Every year, it’s estimated that millions of pumpkins are thrown away after being carved for Halloween. This is a real shame and unnecessary. ‘Even the seeds are so easy to use,’ says Toni. ‘Just wash them, dry them really thoroughly, then roast them with salt, nutritional yeast or a spice blend.’
Celebratory icon Every October, grinning jack-o’-lanterns appear on doorsteps in many parts of the world as part of Halloween celebrations. The practice originates from the Celtic festival of Samhain, observed between 31 October and 1 November. Cerridwen Fallingstar, from California, is a witch, a teacher and author of Broth from the Cauldron: A Wisdom Journey through Everyday Magic. She says: ‘In ancient Celtic countries, such as Scotland and Ireland, people wanted to remember their dead around Samhain, which literally means summer’s end. It was believed to be a time when the boundary between the worlds of the living and the dead was especially weak and people left out offerings of food for their deceased loved ones.’ The early Celts, as far back as 1,000BCE, had a tradition of digging up their dead and setting their skulls on a shelf inside a burial mound. ‘On Samhain, people would enter the mound and light a candle inside the skulls,’ says Cerridwen. ‘The light would flicker and the people present would talk to their ancestors.’

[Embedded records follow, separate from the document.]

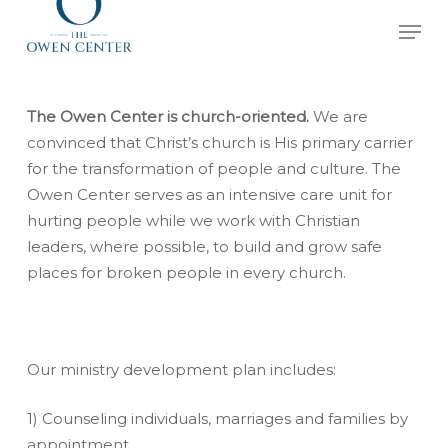
Skip
Men
to
Close
main
Menu
content
The Owen Center is church-oriented.
We are
convinced that Christ’s church is His primary carrier
for the transformation of people and culture. The
Owen Center serves as an intensive care unit for
hurting people while we work with Christian
leaders, where possible, to build and grow safe
places for broken people in every church.
Our ministry development plan includes:
1) Counseling individuals, marriages and families by
appointment.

Light against the dark However, while people welcomed contact with the spirits of people they loved, they feared the more evil spirits that they believed had also risen, so they sought protection against them in the form of light. A jack-o-lantern is simply a lantern made out of a root vegetable or pumpkin – and the first jack-o-lanterns were carved from turnips. ‘As the Samhain celebration evolved and people no longer kept the skulls of their ancestors, they took to carving skull-like faces into large turnips and setting a candle to burn inside – to welcome the spirits of their loved ones but frighten other supernatural creatures away,’ says Cerridwen.
When Europeans, including the Irish, emigrated to America, they discovered pumpkins and began using them as lanterns. ‘They were large, easy to carve and cast a benevolent light,’ says Cerridwen. But in order to make a custom that originated in paganism more palatable to the early Christians, the myth of Stingy Jack evolved. According to folklore, Jack was a man who made a deal with the devil. After he died, he wasn’t admitted into either heaven or hell – instead, the devil sent him out to roam the world for eternity with just a lump of coal to light his way. Cerridwen adds: ‘The story goes that Jack lit the coal, put it into a hollowed-out turnip, and became known as Jack of the Lantern – or Jack-o-Lantern.’
As well as being carved to celebrate Halloween, pumpkins also play a starring role in the US holiday Thanksgiving, which is celebrated on the fourth Thursday in November. The first Thanksgiving is widely acknowledged to have been held in New England, between the Wampanoag people and Plymouth colonists, to celebrate a successful harvest in 1621. As pumpkins were a crop cultivated by Indigenous Americans, it’s thought very likely that they were offered as part of harvest celebration gifts. Pumpkin pie is now a staple of the traditional Thanksgiving meal, with recipes appearing in English and American cookbooks as far back as the late 1700s.